Average Analyst Share Price Target Upside: 14.88%

Average Analyst Share Price Target: $22.33

Number five on our list of ten best telecom stocks to buy right now is AT&T Inc. (NYSE:T). AT&T Inc. (NYSE: T) has an average analyst price target of $22.33, indicating a potential upside of 14.88%. On July 24, AT&T Inc. (NYSE:T) reported earnings with normalized EPS of $0.57, in-line with expectations. Revenue came in at $29.80 billion, falling short of forecasts by $184.01 million. Despite the revenue miss, AT&T Inc. (NYSE:T) solid EPS performance and ongoing strategic initiatives suggest a focus on long-term growth and operational improvements. AT&T Inc. (NYSE:T) has a forward dividend yield of 5.71% with an annual payout of $1.11 and a payout ratio of 48.26%. AT&T Inc. (NYSE: T) has delivered a year-to-date price return of 16.33%, outperforming the S&P 500’s 13.93% return.

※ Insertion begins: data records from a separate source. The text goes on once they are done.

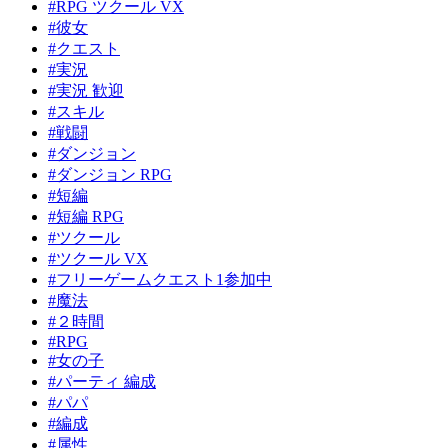
#RPG ツクール VX
#彼女
#クエスト
#実況
#実況 歓迎
#スキル
#戦闘
#ダンジョン
#ダンジョン RPG
#短編
#短編 RPG
#ツクール
#ツクール VX
#フリーゲームクエスト1参加中
#魔法
#２時間
#RPG
#女の子
#パーティ 編成
#パパ
#編成
#属性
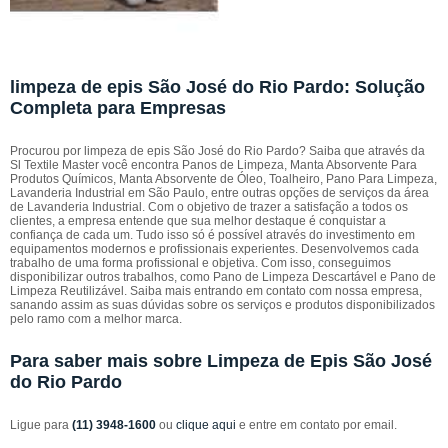
limpeza de epis São José do Rio Pardo: Solução
Completa para Empresas
Procurou por limpeza de epis São José do Rio Pardo? Saiba que através da
Sl Textile Master você encontra Panos de Limpeza, Manta Absorvente Para
Produtos Químicos, Manta Absorvente de Óleo, Toalheiro, Pano Para Limpeza,
Lavanderia Industrial em São Paulo, entre outras opções de serviços da área
de Lavanderia Industrial. Com o objetivo de trazer a satisfação a todos os
clientes, a empresa entende que sua melhor destaque é conquistar a
confiança de cada um. Tudo isso só é possível através do investimento em
equipamentos modernos e profissionais experientes. Desenvolvemos cada
trabalho de uma forma profissional e objetiva. Com isso, conseguimos
disponibilizar outros trabalhos, como Pano de Limpeza Descartável e Pano de
Limpeza Reutilizável. Saiba mais entrando em contato com nossa empresa,
sanando assim as suas dúvidas sobre os serviços e produtos disponibilizados
pelo ramo com a melhor marca.
Para saber mais sobre Limpeza de Epis São José
do Rio Pardo
Ligue para
(11) 3948-1600
ou
clique aqui
e entre em contato por email.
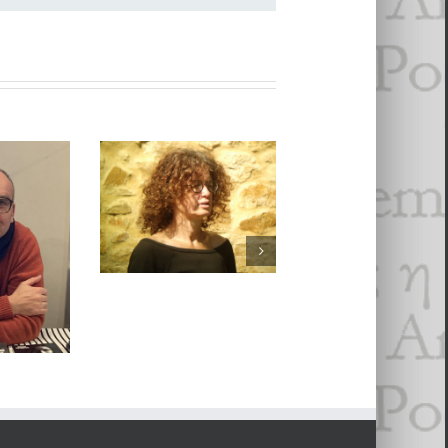
Anne Barbusse,
nt
Le Film qui penche
Sacha Thomas
n, La
La couleur des
ans
essais
me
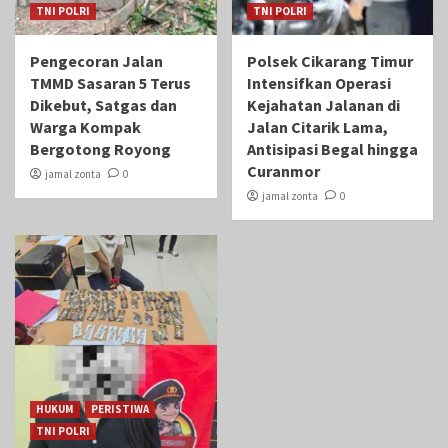
TNI POLRI
TNI POLRI
Pengecoran Jalan
Polsek Cikarang Timur
TMMD Sasaran 5 Terus
Intensifkan Operasi
Dikebut, Satgas dan
Kejahatan Jalanan di
Warga Kompak
Jalan Citarik Lama,
Bergotong Royong
Antisipasi Begal hingga
Curanmor
jamal zonta
0
jamal zonta
0
HUKUM
PERISTIWA
TNI POLRI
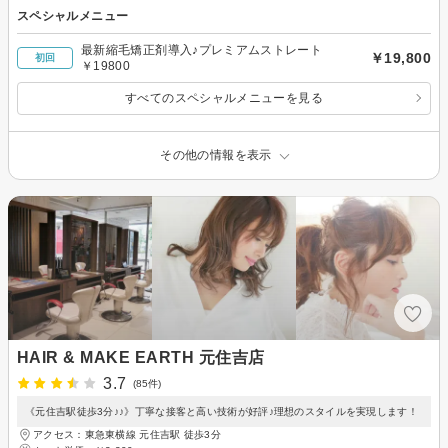
スペシャルメニュー
最新縮毛矯正剤導入♪プレミアムストレート
￥19,800
初回
￥19800
すべてのスペシャルメニューを見る
その他の情報を表示
HAIR & MAKE EARTH 元住吉店
3.7
(85件)
《元住吉駅徒歩3分♪♪》丁寧な接客と高い技術が好評♪理想のスタイルを実現します！
アクセス：東急東横線 元住吉駅 徒歩3分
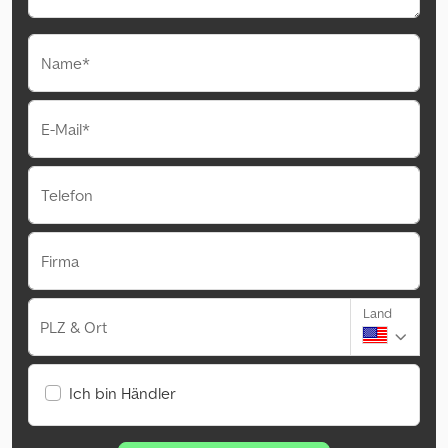
Name*
E-Mail*
Telefon
Firma
Land
PLZ & Ort
Ich bin Händler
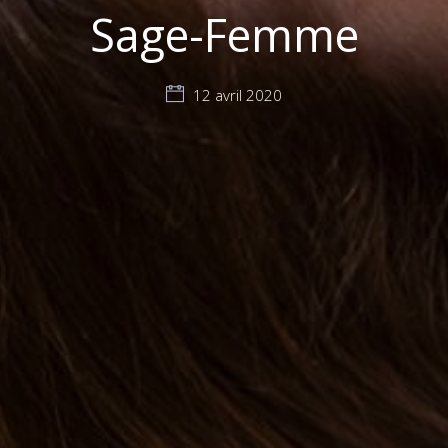
Sage-Femme
12 avril 2020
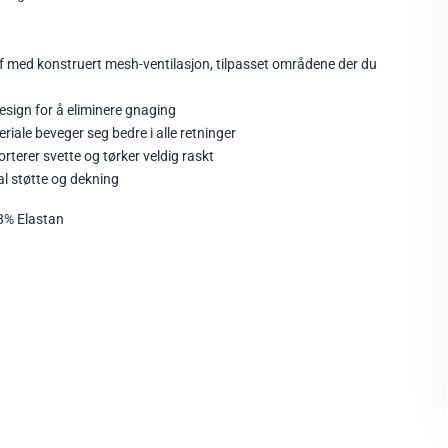
ff med konstruert mesh-ventilasjon, tilpasset områdene der du
esign for å eliminere gnaging
riale beveger seg bedre i alle retninger
rterer svette og tørker veldig raskt
al støtte og dekning
 8% Elastan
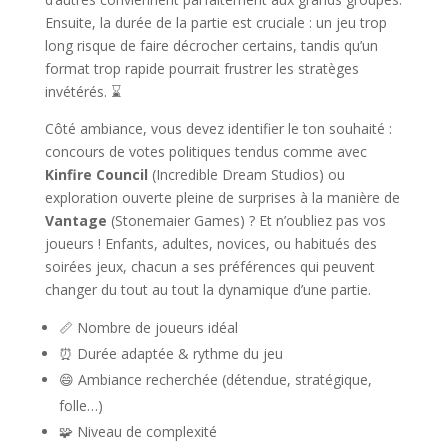
Ensuite, la durée de la partie est cruciale : un jeu trop
long risque de faire décrocher certains, tandis qu’un
format trop rapide pourrait frustrer les stratèges
invétérés. ⌛
Côté ambiance, vous devez identifier le ton souhaité :
concours de votes politiques tendus comme avec
Kinfire Council
(Incredible Dream Studios) ou
exploration ouverte pleine de surprises à la manière de
Vantage
(Stonemaier Games) ? Et n’oubliez pas vos
joueurs ! Enfants, adultes, novices, ou habitués des
soirées jeux, chacun a ses préférences qui peuvent
changer du tout au tout la dynamique d’une partie.
📏 Nombre de joueurs idéal
⏰ Durée adaptée & rythme du jeu
😄 Ambiance recherchée (détendue, stratégique,
folle…)
🧩 Niveau de complexité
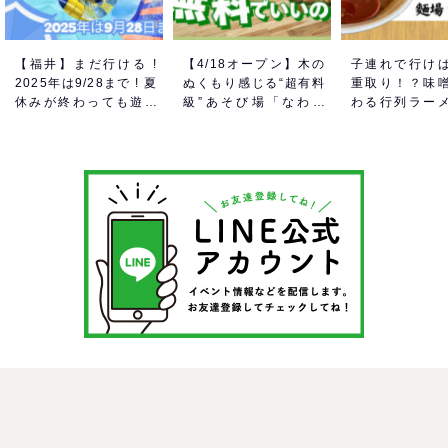
【福井】まだ行ける !
【4/18オープン】木の
子連れで行け
2025年は9/28まで ! 夏
ぬくもり感じる“超有料
重取り！？味
休みが終わっても遊べ
級”あそび場「なわて
わる行列ラー
る！芝政ワールドのプ
MokuMokuひろば」へ
ーン「麺場 田
ールで一日遊びつくそ
GO！混雑状況や子ども
をママにおす
う！
の反応までリアルレポ
い理由
＠イオンモール四條畷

Miller Value Income Strategy made the following comment about AT&T Inc. (NYSE:T) in its Q3 2023 investor letter:

“Our third-largest holding at quarter end was AT&T Inc. (NYSE:T), a leading provider of communications and connectivity services in the US. At $15/share, the stock trades at the same price it did almost thirty years ago. The share price is much less interesting to us in relation to where it has traded in the past than in relation to how much cash the company generates and what management is doing with it. At just over 6x earnings, the stock trades near its lowest price-to-earnings (P/E) multiple ever, also representing close to its largest-ever P/E discount to the stock market. The business converts most of its earnings to free cash flow, implying a forward free cash flow yield north of 15%. Just under half of free cash flow is going toward the dividend (7.5% yield), while much of the balance is going to debt paydown. In other words, if the stock does not fall below its lowest-ever valuation, investors clip a rock-solid 7.5% in cash, while owning a growing portion of a very steady business as management reduces debt outstanding. A discounted cash flow model will suggest that intrinsic value for shares begins with a “2,” suggesting the stock is undervalued on an absolute basis. The lack of volatility in the underlying fundamentals also makes it unique when compared to many other things we own, which reduces the probability of permanent capital impairment and argues for a significant weight in the portfolio.

AT&T looks particularly attractive when compared to some of the larger names dominating the S&P 500. Compare the stock to Apple, for instance, whose revenues and profits are likely to shrink this year, even as it trades at 29x this year’s earnings estimate. The ongoing return to rationality and capital accountability, along with extreme valuations in the megacap tech stocks, have us more excited about our portfolio’s prospects than we can remember for quite some time. As always, we remain the largest investors and welcome any questions or comments.”